What needs to be done: Leaving all pictures aside, write out the records below precisely as given.

Exercise input:
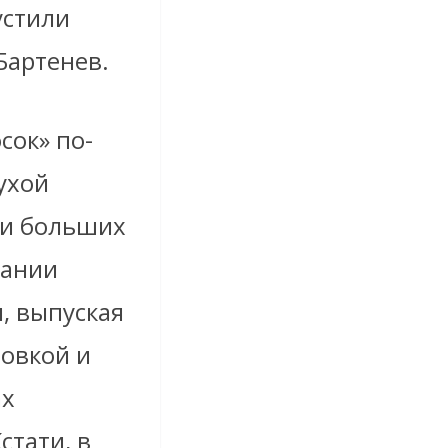
устили
Бартенев.
сок» по-
ухой
 и больших
пании
, выпуская
ровкой и
ах
стати, в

Task result:
устили
Бартенев.
сок» по-
ухой
 и больших
пании
, выпуская
ровкой и
ах
стати, в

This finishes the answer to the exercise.